Why Indexing Strategy Matters

The indexing strategy you choose for an AI conversation archive determines not just search quality but also cost, latency, and maintenance overhead. A personal archive with a few hundred conversations can use any approach. An enterprise archive with millions of conversations and millisecond latency requirements demands careful architecture — and the wrong choice at the design stage creates expensive migration work later.

BM25: Fast Keyword Retrieval

BM25 (Best Match 25) is the classic full-text search algorithm used by Elasticsearch, Solr, SQLite FTS5, and PostgreSQL's tsvector. It scores documents based on term frequency, inverse document frequency, and document length normalization. BM25 is fast (sub-millisecond on well-indexed corpora of millions of documents), predictable, and excellent for queries where users know the exact words they're looking for. It fails when users search by concept rather than keyword.

Dense Vector Search

Dense vector search converts both queries and documents into high-dimensional embedding vectors and retrieves documents by cosine similarity or dot product. It handles concept-based queries, synonyms, and cross-lingual retrieval that BM25 cannot. Latency depends on index size and the approximate nearest neighbor (ANN) algorithm used: FAISS HNSW, Qdrant, Weaviate, and Pinecone all offer sub-10ms retrieval at million-scale. The cost is compute (embedding generation) and storage (vectors are 6KB-25KB per chunk depending on dimensionality).

Hybrid Retrieval

Hybrid retrieval combines BM25 and dense vector search, typically using Reciprocal Rank Fusion (RRF) to merge result sets. In practice, hybrid retrieval outperforms either approach alone on most retrieval benchmarks, capturing the complementary strengths of exact keyword matching and semantic similarity. The BEIR benchmark shows hybrid retrieval improving NDCG@10 by 5-15% over dense-only retrieval across diverse query types — a significant real-world improvement in search quality.
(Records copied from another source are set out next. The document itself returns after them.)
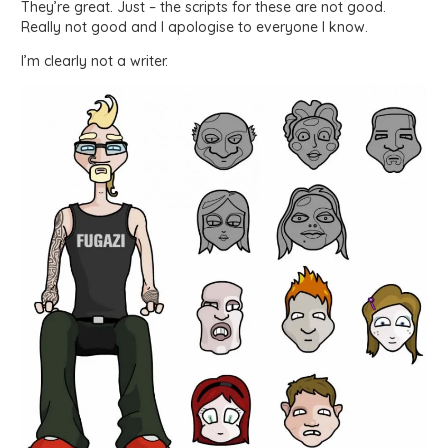
They’re great. Just – the scripts for these are not good.
Really not good and I apologise to everyone I know.
I’m clearly not a writer.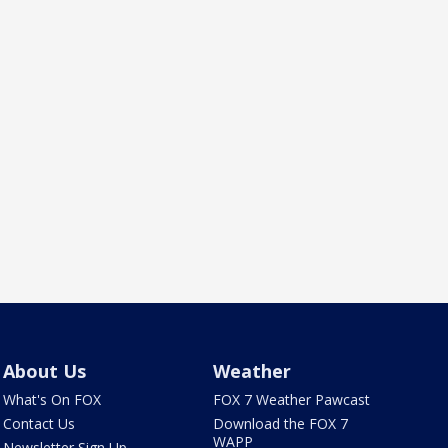
About Us
Weather
What's On FOX
FOX 7 Weather Pawcast
Contact Us
Download the FOX 7
WAPP
Newsletter Sign Up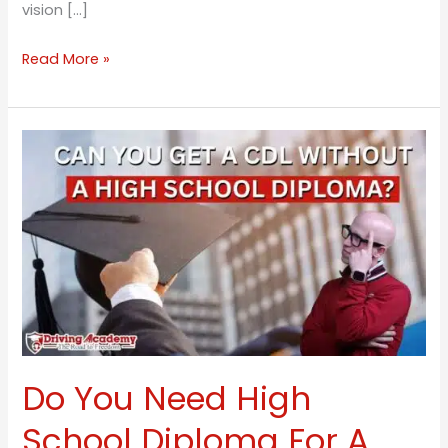
vision […]
Read More »
Do
You
Need
High
School
Diploma
For
A
CDL?
Do You Need High
School Diploma For A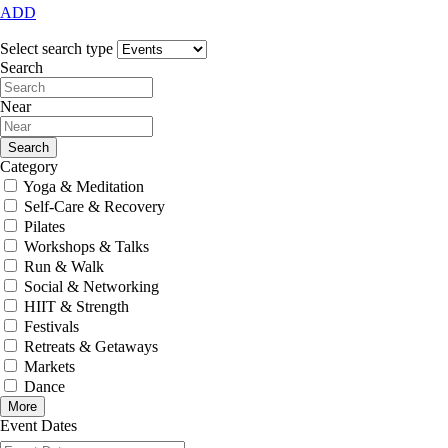
ADD
Select search type
Search
Near
Search
Category
Yoga & Meditation
Self-Care & Recovery
Pilates
Workshops & Talks
Run & Walk
Social & Networking
HIIT & Strength
Festivals
Retreats & Getaways
Markets
Dance
More
Event Dates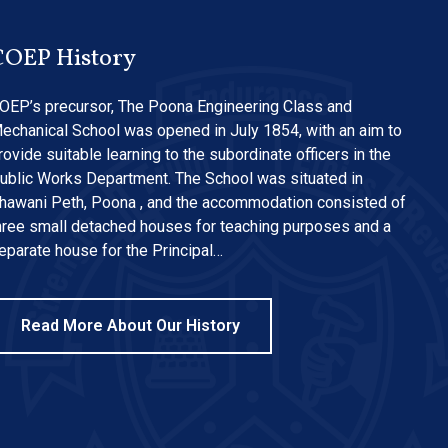
COEP History
OEP’s precursor, The Poona Engineering Class and
echanical School was opened in July 1854, with an aim to
rovide suitable learning to the subordinate officers in the
ublic Works Department. The School was situated in
hawani Peth, Poona , and the accommodation consisted of
hree small detached houses for teaching purposes and a
eparate house for the Principal…
Read More About Our History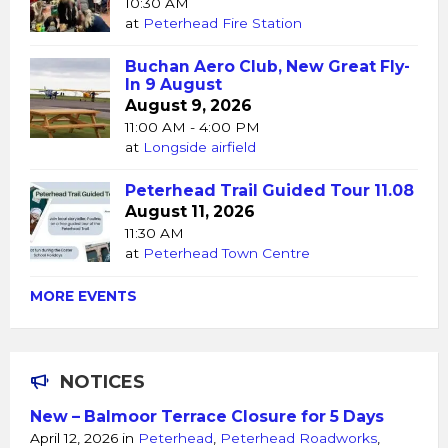
10:30 AM
at
Peterhead Fire Station
Buchan Aero Club, New Great Fly-
In 9 August
August 9, 2026
11:00 AM - 4:00 PM
at
Longside airfield
Peterhead Trail Guided Tour 11.08
August 11, 2026
11:30 AM
at
Peterhead Town Centre
MORE EVENTS
NOTICES
New – Balmoor Terrace Closure for 5 Days
April 12, 2026
in
Peterhead
,
Peterhead Roadworks
,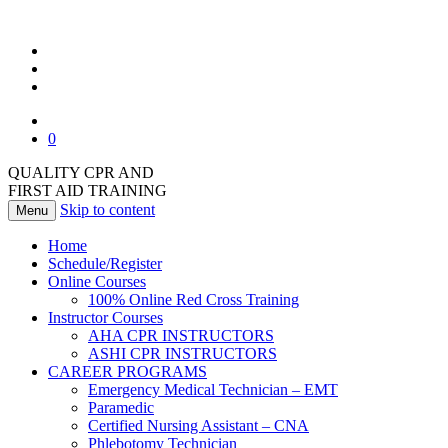
0
QUALITY CPR AND
FIRST AID TRAINING
Skip to content
Menu
Home
Schedule/Register
Online Courses
100% Online Red Cross Training
Instructor Courses
AHA CPR INSTRUCTORS
ASHI CPR INSTRUCTORS
CAREER PROGRAMS
Emergency Medical Technician – EMT
Paramedic
Certified Nursing Assistant – CNA
Phlebotomy Technician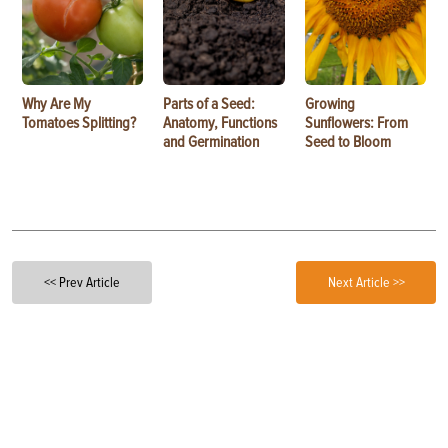
Why Are My
Parts of a Seed:
Growing
Tomatoes Splitting?
Anatomy, Functions
Sunflowers: From
and Germination
Seed to Bloom
<< Prev Article
Next Article >>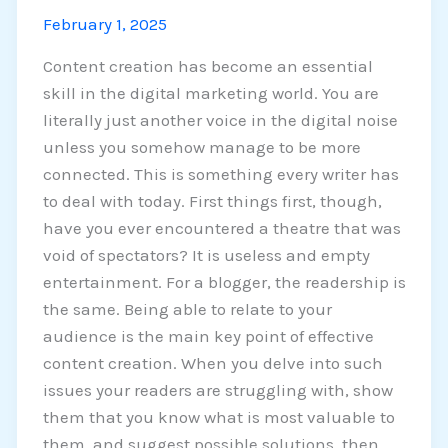
February 1, 2025
Content creation has become an essential
skill in the digital marketing world. You are
literally just another voice in the digital noise
unless you somehow manage to be more
connected. This is something every writer has
to deal with today. First things first, though,
have you ever encountered a theatre that was
void of spectators? It is useless and empty
entertainment. For a blogger, the readership is
the same. Being able to relate to your
audience is the main key point of effective
content creation. When you delve into such
issues your readers are struggling with, show
them that you know what is most valuable to
them, and suggest possible solutions, then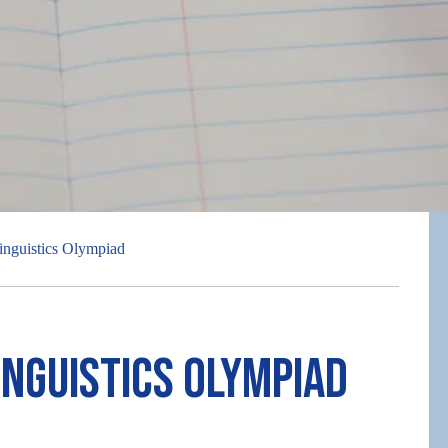
inguistics Olympiad
inguistics Olympiad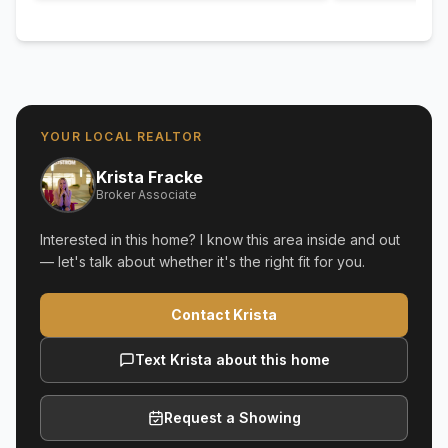
YOUR LOCAL REALTOR
Krista Fracke
Broker Associate
Interested in this home? I know this area inside and out
— let's talk about whether it's the right fit for you.
Contact Krista
Text Krista about this home
Request a Showing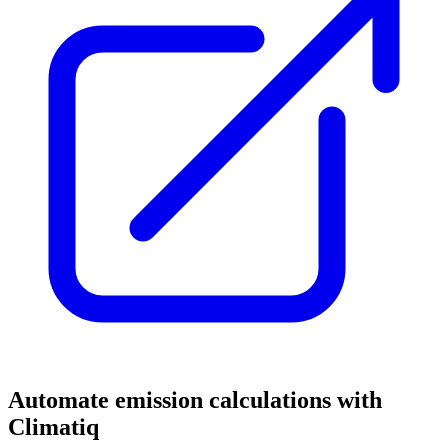
Automate emission calculations with
Climatiq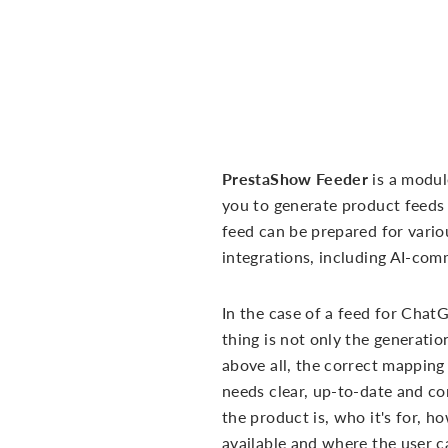
PrestaShow Feeder
is a modul
you to generate product feeds 
feed can be prepared for vario
integrations, including AI-com
In the case of a feed for Chat
thing is not only the generation
above all, the correct mappin
needs clear, up-to-date and c
the product is, who it's for, h
available and where the user ca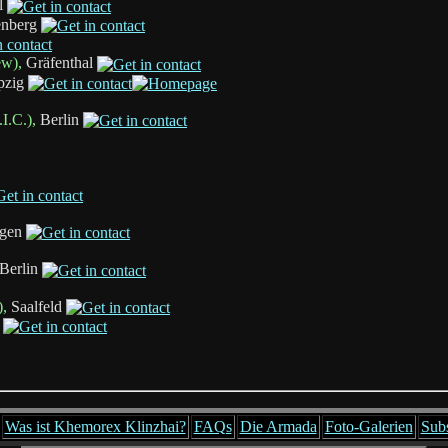
l
enberg
ew),
Gräfenthal
pzig
I.C.),
Berlin
gen
Berlin
),
Saalfeld
Was ist Khemorex Klinzhai?
FAQs
Die Armada
Foto-Galerien
Sub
Knowledge Graph Approaches

Knowledge graph indexing extracts entities and relationships from conversations (people, companies, decisions, dates, metrics) and stores them as nodes and edges in a graph database (Neo4j, Amazon Neptune, or a property graph). Graph retrieval excels at relationship queries: "What did we decide about the pricing model in Q3?" or "Which conversations mention both the Acme project and the Jenkins team?" These queries are impossible for vector or keyword search alone.

Benchmark Comparison

For AI conversation retrieval specifically, hybrid search (BM25 + dense vector, RRF merged) is the recommended baseline for production systems. It provides the best recall across query types, handles both exact and semantic queries, and has mature open-source tooling. Add knowledge graph indexing when entity relationship queries are a significant portion of search volume. For pure speed at the cost of some recall, BM25-only on a well-maintained index is viable for corpora under 100k conversations.